We also helped the students identify their skills. Antonio, a farmer whose land no longer existed, ended up being incredibly efficient at scraping and cutting soap. Lidia, who had recently lost her job at a hotel, was particularly good at attention to detail when measuring ingredients. And Marta could stick-blend the soap mixture like nobody's business.

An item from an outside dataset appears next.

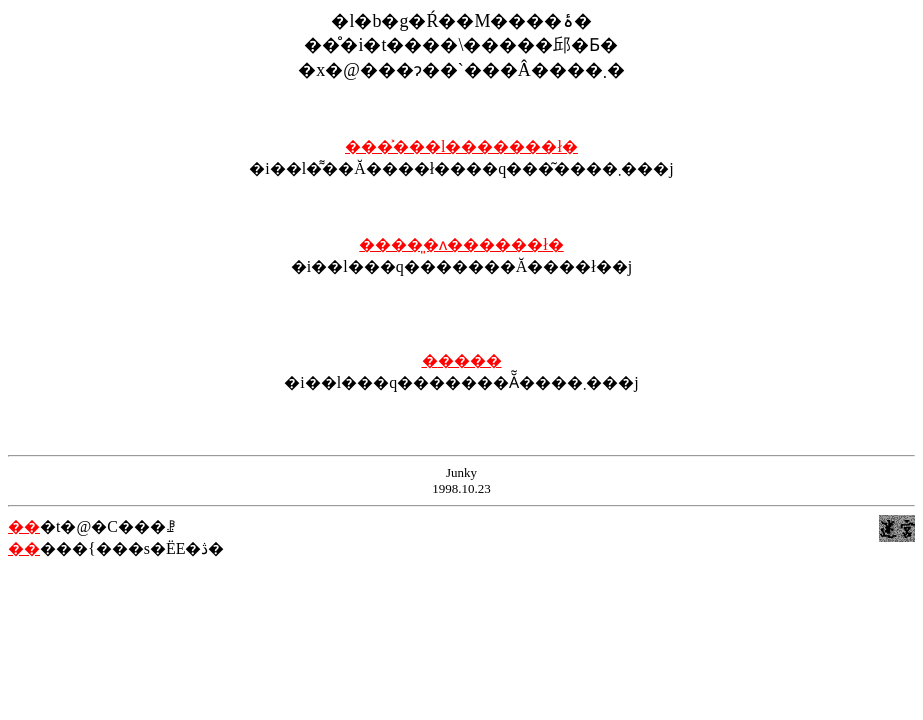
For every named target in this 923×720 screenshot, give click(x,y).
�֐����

And over the course of five days, amidst the prickly pear cacti native to the area, we learned from them, too. We heard each of their individual stories and got a glimpse of what it was like to live in the Zacapa region of Guatemala. Their overflowing gratitude towards us was a heart-warming experience that we will both cherish forever.
What’s next for them?
Since we’ve left, we’ve kept in contact through email and text messages with the participants of the group. They’ve been making soap successfully and have upcoming markets where they can sell to the gringo tourists and volunteers. Plus, they’ve
learned to make balls of soap that they can sell at a much lower price point to locals. They have been continuing to look for local and regional ingredients and recently found a source for lemongrass essential oil made from lemongrass grown on the Pacific coast of Guatemala.
What’s more, the director of Hearts in Motion is exploring the possibility of selling the soaps to retail stores in Antigua so they can expand both their reach and profit.
All in all, we’re grateful to have gotten the opportunity to teach what we love to those who can use it to raise their families and community higher. We’ll also be updating you on their progress, and we’re excited to visit them again when we return next year.
Most importantly, though, THANK YOU for supporting us so we can continue to support others.